Stored data:
################

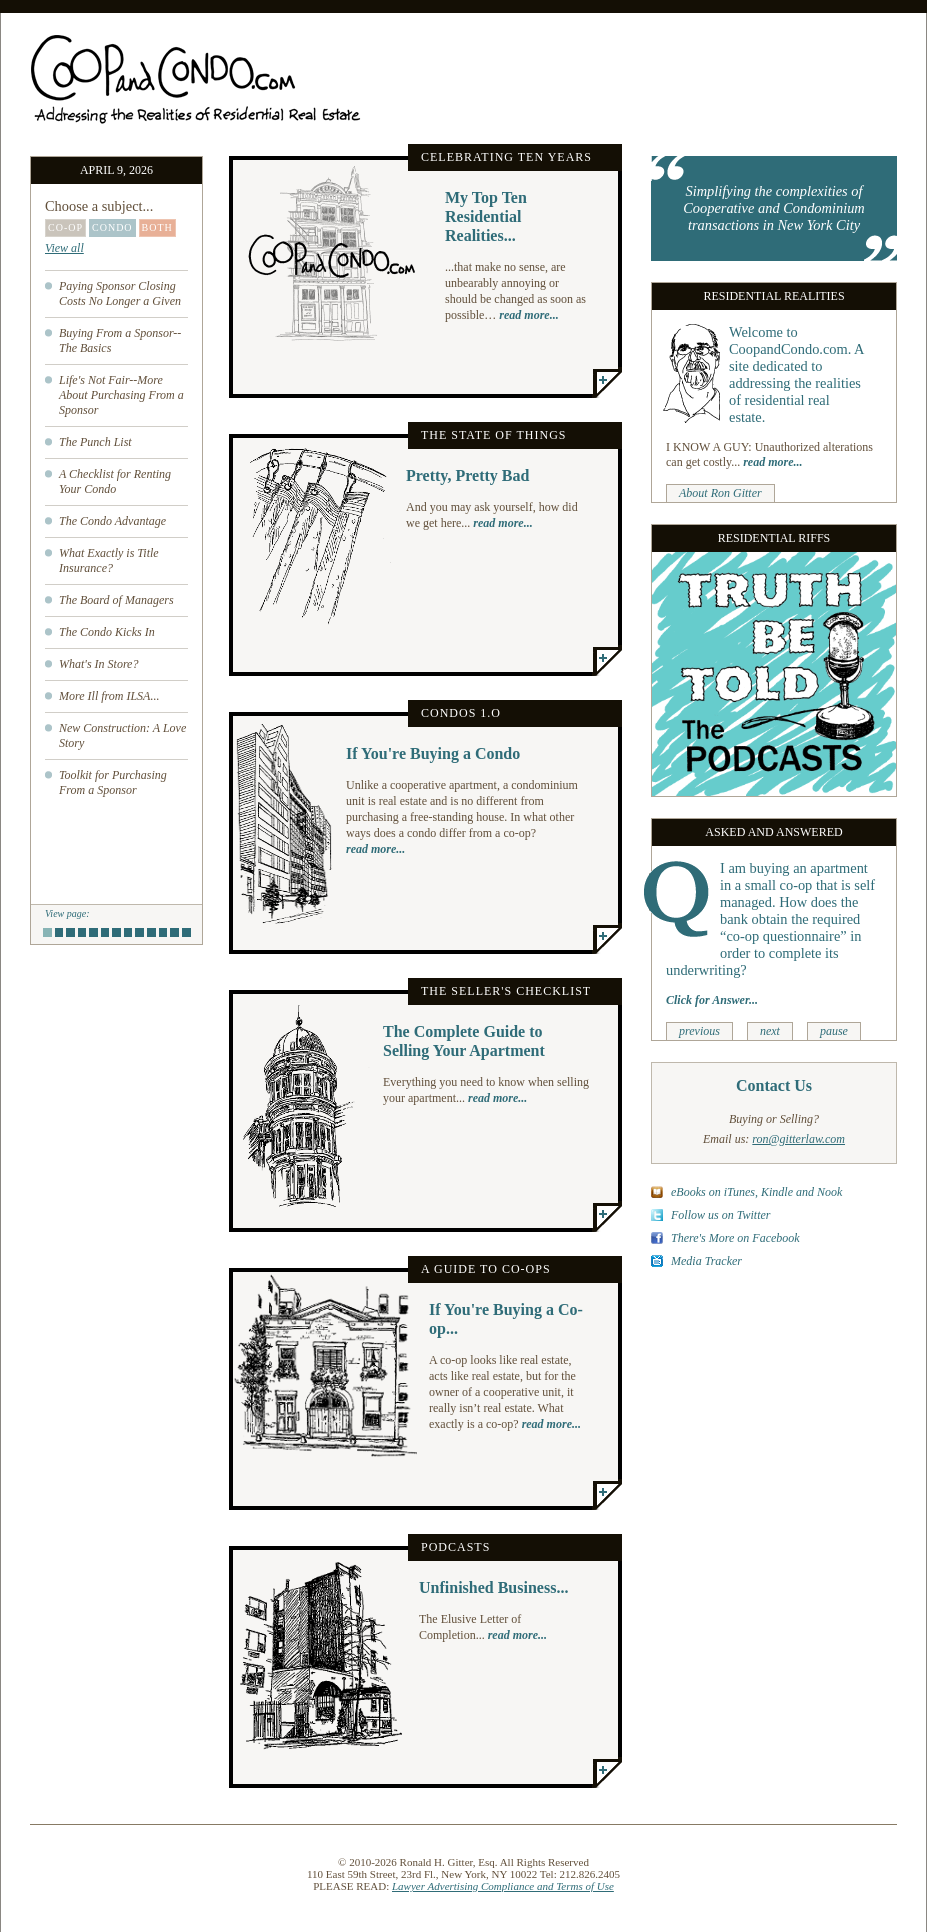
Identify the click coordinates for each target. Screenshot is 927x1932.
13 (186, 934)
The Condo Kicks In (107, 632)
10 (151, 934)
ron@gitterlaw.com (798, 1139)
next (770, 1031)
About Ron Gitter (720, 493)
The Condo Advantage (112, 521)
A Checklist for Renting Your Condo (115, 481)
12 (174, 934)
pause (834, 1031)
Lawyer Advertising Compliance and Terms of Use (503, 1886)
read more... (528, 315)
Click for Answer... (712, 1000)
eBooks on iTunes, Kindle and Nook (756, 1192)
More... (607, 382)
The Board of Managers (116, 600)
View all (64, 248)
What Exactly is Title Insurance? (109, 560)
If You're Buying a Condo (433, 753)
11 (163, 932)
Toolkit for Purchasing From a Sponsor (113, 782)
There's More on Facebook (735, 1238)
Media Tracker (706, 1261)
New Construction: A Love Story (122, 735)
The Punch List (95, 442)
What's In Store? (98, 664)
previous (699, 1031)
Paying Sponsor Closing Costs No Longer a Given (120, 293)
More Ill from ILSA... (109, 696)
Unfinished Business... (493, 1587)
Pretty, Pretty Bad (467, 475)
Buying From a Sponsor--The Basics (120, 340)
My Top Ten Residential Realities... (486, 216)
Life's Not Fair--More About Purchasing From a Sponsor (121, 395)
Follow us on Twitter (720, 1215)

################

Could you return exactly the stretch of the data above that starts at the line with "What's In Store? (98, 664)" and ends at the line with "My Top Ten Residential", both lines included?

What's In Store? (98, 664)
previous (699, 1031)
Paying Sponsor Closing Costs No Longer a Given (120, 293)
More Ill from ILSA... (109, 696)
Unfinished Business... (493, 1587)
Pretty, Pretty Bad (467, 475)
Buying From a Sponsor--The Basics (120, 340)
My Top Ten Residential Realities... (486, 216)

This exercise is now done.